Everyone else is doing it, why not me?
When I was in seminary, I took a seminary on liberation theology. Early on, we had a discussion of the theological underpinnings of King's practice of non-violent social change, and its mixed legacy. I made the observation that the radical rejection of King's message and practice, the result of white intransigence in the face of the demands for a more just society from blacks, was understandable. The violence black protest brought out was horrific - no one can see footage of Bull Connor turning hoses on children and setting police dogs loose on innocent marchers and not be enraged - yet it was no different from the systemic violence under which blacks had lived for over two hundred years at that point.
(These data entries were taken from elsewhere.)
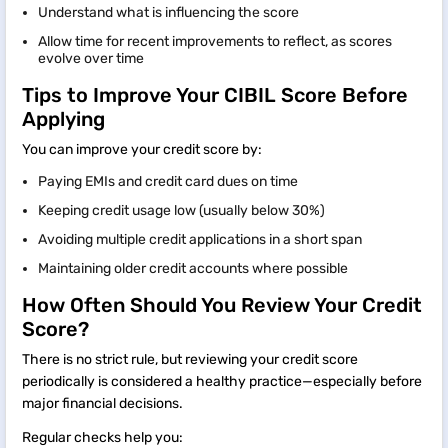
Understand what is influencing the score
Allow time for recent improvements to reflect, as scores
evolve over time
Tips to Improve Your CIBIL Score Before
Applying
You can improve your credit score by:
Paying EMIs and credit card dues on time
Keeping credit usage low (usually below 30%)
Avoiding multiple credit applications in a short span
Maintaining older credit accounts where possible
How Often Should You Review Your Credit
Score?
There is no strict rule, but reviewing your credit score
periodically is considered a healthy practice—especially before
major financial decisions.
Regular checks help you:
From the slave ship through the ripping away of one's identity - a new name, a new language, a whole new set of rules, the entire system of depersonalization involved in chattel slavery in the United States - to the imposition of a reign of terror over blacks at the end of Reconstruction (the lynch rope is the real symbol of Jim Crow, not the ubiquitous signs saying "Whites Only") violence was at the very heart of segregation.
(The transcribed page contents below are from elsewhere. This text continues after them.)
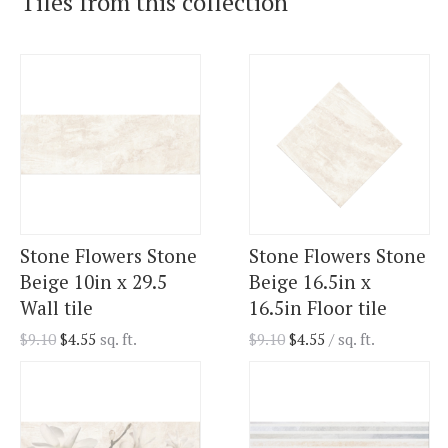
Tiles from this collection
Stone Flowers Stone
Stone Flowers Stone
Beige 10in x 29.5
Beige 16.5in x
Wall tile
16.5in Floor tile
$
9.10
$
4.55
sq. ft.
$
9.10
$
4.55
/ sq. ft.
King's demand that blacks reject violence stemmed, I am convinced, from the long experience of observing how an entire system of violence had deformed an entire population - morally, socially, culturally, politically - and he did not wish his people, those who had given his voice a leading role, to become so embittered, so filled with the desire for vengeance, to dehumanize the Other that the goal - a more just society - became lost.
Yet, precisely because of the violence necessary to sustain such a system, King's dream, regardless of its merits, was bound to fail. To get all Marxist, he heightened the tensions and contradictions within American society (initially in the south, but no less so in the north) to the point where simple choices were all that was left. When the first Black Power advocates spoke of "Violence being as American as cherry pie", they were speaking from experience - the experience of a besieged and battered people, bereft of even the tattered remnants of any links to others. The only claim black Americans had was upon the conscience of the vast middle class that was not exposed directly to this violence (it was King's genius that he recognized this and exploited it so well). Other than that, there were few allies - communists, perhaps, and socialists - to whom blacks could look for support as they sought to end, once and for all, the dehumanizing structures of segregation, upheld through the courts and lynch rope.
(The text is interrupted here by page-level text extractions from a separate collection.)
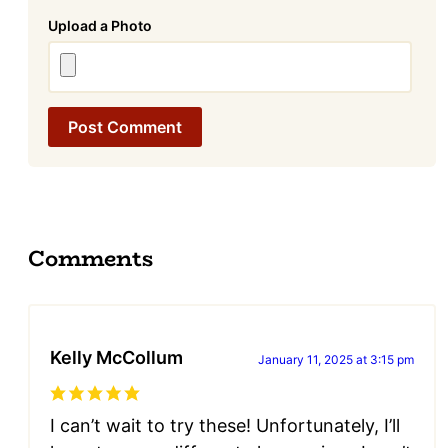
Attachment
Comments
Kelly McCollum
January 11, 2025 at 3:15 pm
I can’t wait to try these! Unfortunately, I’ll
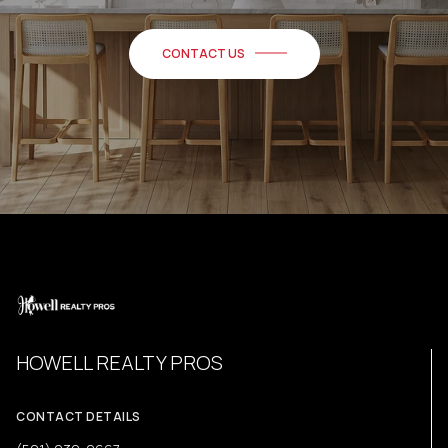
CONTACT US
HOWELL REALTY PROS
CONTACT DETAILS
I was much less wordy than this when I made my statement, by the way.
I ended my comments by saying that King's idea of non-violent social change was misguided in the case of desegregation, because violence was at the very heart of the racial divide. I thought what I said was relatively uncontroversial. The white students in class - good liberals all - erupted. Some said that I had denounced King, his desire for the Christian love ethic to find a place in American social and political practice. Others said I overplayed the role of violence. Still others said that I didn't see the real benefits and gains African-Americans had made.
I think I really upset them when I said that I thought that too few people understood that King was as opposed to the Vietnam War as he was to segregation; that his opposition was rooted in his abhorrence of systemic American violence perpetrated in the name of racial purity, i.e., he saw the destruction of South Vietnamese rural life as no different in kind from the repression of African-American hopes and aspirations. Instead of the court and the rope, though, now the rifle and napalm were being used. In other words, we can get all touchy-feely about the "I Have a Dream" speech and completely ignore King's strident opposition to American imperialism, to the war in Vietnam, and to the continued obfuscations and prevarications of the Johnson Administration. He also thought it horrible that, disproportionately to the rest of the population, children of poor and working class families were being sent to Vietnam to uphold a system that continued to repress them at home (he grieved over the role African-American soldiers, marines, and sailors played in Vietnam). This was no less exploitative than the use of slaves managing slaves on plantations in the ante-bellum south, in his eyes.
I think we do King's legacy and memory an injustice whenever we repeat "the content of one's character". For King, this was one speech on one day, to mark one point in a struggle that continued throughout his life. Our nation is so much poorer today because we have lost the memory of the Martin King who was organizing a mass protest in Washington on behalf of the poor - a protest that might or might not have come off had he lived. We are poorer today because we hear the word of King's dream, without thinking through why he dreamed it.
We are poorer today because King has become tame, a mild-mannered black Baptist preacher of love and peace, rather than a passionate, committed fighter against injustice in whatever form it appeared. Until we reclaim the Martin Luther King, Jr. who fought as hard against the war in Vietnam, who denounced American war crimes in southeast Asia as vehemently as he did American domestic crimes in southeast Alabama, we have not yet begun to celebrate Martin Luther King, Jr. Day.